Yes, Amy apologized. While some white people are swift to forgive her while continuing to worry about Amy’s ex-furry friend, I’m not here for it. Amy is in some deep, well-deserved doo-doo. She’s been fired from her job, her dog is back at the shelter she adopted him from, and Amy is trending on Twitter, and not in a good way. However, Amy Cooper isn’t in any legal trouble for falsifying information and taking time out of the NYPD’s day with her white nonsense—even with video evidence. Because Amy, like all Karens, can get away with just about anything with her white tears and a half-hearted sorry-not-sorry.
What disturbs me most about this story is that Christian could have been injured or killed. Yet, there are plenty of comments on social media asking about the dog’s well-being, not about Christian. There is a clear distinction between white people who believe that black lives matter and those who rank an animal’s life over that of a black man. The all-about-the-pup commenters are no better than Amy. The focus should never have been on the dog.
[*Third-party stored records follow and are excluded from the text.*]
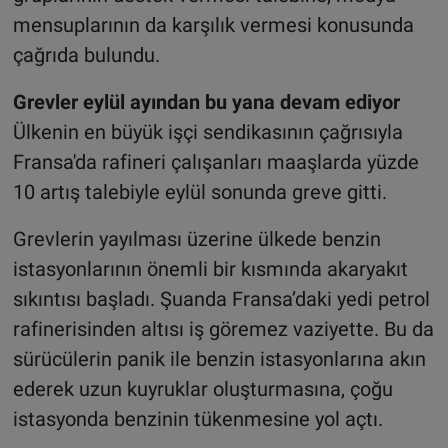
mensuplarının da karşılık vermesi konusunda
çağrıda bulundu.
Grevler eylül ayından bu yana devam ediyor
Ülkenin en büyük işçi sendikasının çağrısıyla
Fransa'da rafineri çalışanları maaşlarda yüzde
10 artış talebiyle eylül sonunda greve gitti.
Grevlerin yayılması üzerine ülkede benzin
istasyonlarının önemli bir kısmında akaryakıt
sıkıntısı başladı. Şuanda Fransa’daki yedi petrol
rafinerisinden altısı iş göremez vaziyette. Bu da
sürücülerin panik ile benzin istasyonlarına akın
ederek uzun kuyruklar oluşturmasına, çoğu
istasyonda benzinin tükenmesine yol açtı.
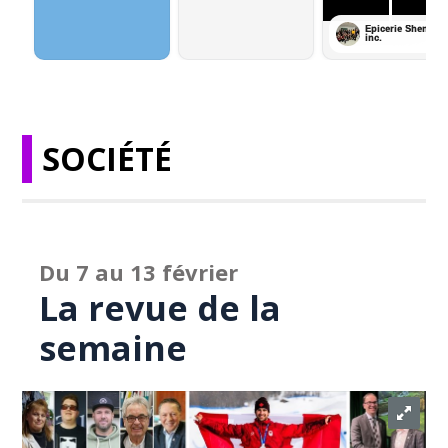
SOCIÉTÉ
Du 7 au 13 février
La revue de la
semaine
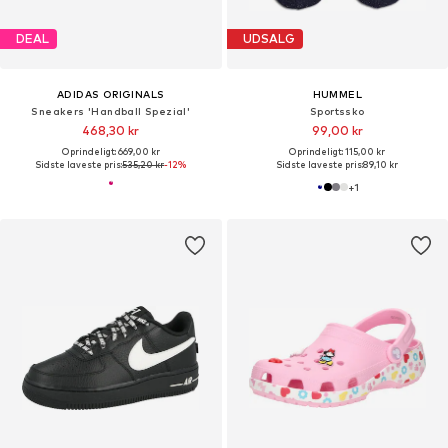
DEAL
UDSALG
ADIDAS ORIGINALS
HUMMEL
Sneakers 'Handball Spezial'
Sportssko
468,30 kr
99,00 kr
Oprindeligt: 669,00 kr
Oprindeligt: 115,00 kr
Sidste laveste pris:
535,20 kr
-12%
Sidste laveste pris:
89,10 kr
+
1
As a mom of a black boy, I’m not surprised by the ignorant responses to the viral video. Stereotypes of black males are at play here. While they are deemed dangerous, aggressive, and tough, fully capable of handling all the hard knocks (ahem, injustices) thrown at them, Amy has apologized and her dog is now safely back at a shelter waiting to be re-homed. I can practically hear the collective all-lives-matter sigh of relief.
Christian’s video, as clear-cut as it is, isn’t enough for some white people to realize that Christian, not Amy or her dog, is the true victim here. They fail to acknowledge that a cell phone in the hands of a white woman can be a weapon. One call is all it takes for a black person to be irrevocably harmed doing something as simple jogging, having a BBQ, or, in this case, enjoying a walk in the park.